Depuis le dernier demi-siècle ou plus, de grandes disparités existent et se sont même élargies entre les populations urbaines et rurales en termes de bien-être et de droits. Les travailleurs urbains voient ainsi leurs frais médicaux remboursés et reçoivent des pensions de retraite, tandis que les agriculteurs n'ont droit à aucun de ces « luxes ».
Des décennies plus tard, lorsque simplement arriver à alimenter les 1,3 milliard d'habitants du pays avec des ressources foncières très limitées est devenu une question politique centrale, les agriculteurs ayant des terres se sont sentis alors plus privilégiés et font souvent preuve de peu d'intérêt à devenir citadins. L'agriculture a des subventions, et la location de terres agricoles rapporte aussi de l'argent.
Le fils de M. Zhang, Zhang Hongliang, 34 ans, s'estime heureux de détenir un hukou rural. Selon un accord de 30 ans entre sa famille et le village, ils se voient accorder 25 000 Yuans (3 700 Dollars US) par personne et par an pour la location de leurs terres agricoles à des fins d'exploitation commerciale. Son père, avec son hukou urbain, ne reçoit rien.
« L'accord d'utilisation des terres est encore valable pour 18 ans. Je ne sais pas si j'obtiendrai encore de l'argent quand mon hukou rural sera révoqué », a déclaré Zhang Hongliang.
Vivre sur un pied d'égalité
Zhang Yinghong, du centre de recherche en économie rurale de Beijing, a décrit comment, à une certaine époque, l'offre limitée a conduit à la création d'une division urbaine-rurale.
« Le système du double hukou était important quand il s'agissait de contrôler la taille des villes pendant la période de l'économie planifiée, avec le développement de l'économie de marché, le système a entravé les flux de population et a apporté des disparités », a-t-il dit.
Année après année, des millions d'anciens ouvriers agricoles migrent vers les villes, mais ils ne peuvent pas vraiment s'y installer, du fait que leurs droits aux services médico-sociaux, éducatifs et autres sont valables dans leur lieu d'origine, souvent situé à des milliers de kilomètres.
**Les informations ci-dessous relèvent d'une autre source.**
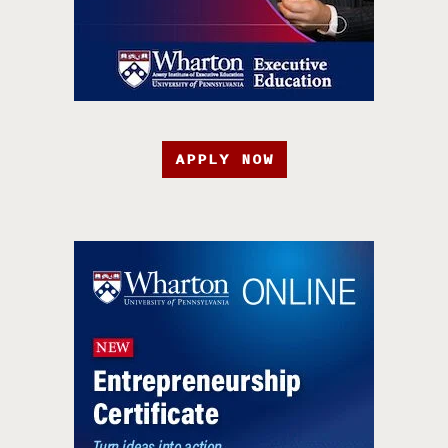
APPLY NOW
Zhu Lijia, de l'Académie chinoise de la gouvernance, estime que la réforme du hukou apportera l'égalité sociale et la justice en brisant les barrières qui définissaient cette fracture.
En établissant un système de hukou unifié, a-t-il souligné, les services publics seront égaux pour tous, résidents urbains et ruraux, favorisant grandement la libre circulation de la main-d'œuvre et l'urbanisation.
Quant aux agriculteurs inquiets de pouvoir perdre leurs droits fonciers, M. Zhu a déclaré que la réforme du hukou n'aura pas pour conséquence de priver les agriculteurs de leurs actifs. « Ce qu'ils se verront accorder, c'est l'égalité des droits. Leur richesse ne sera pas affectée », a-t-il dit.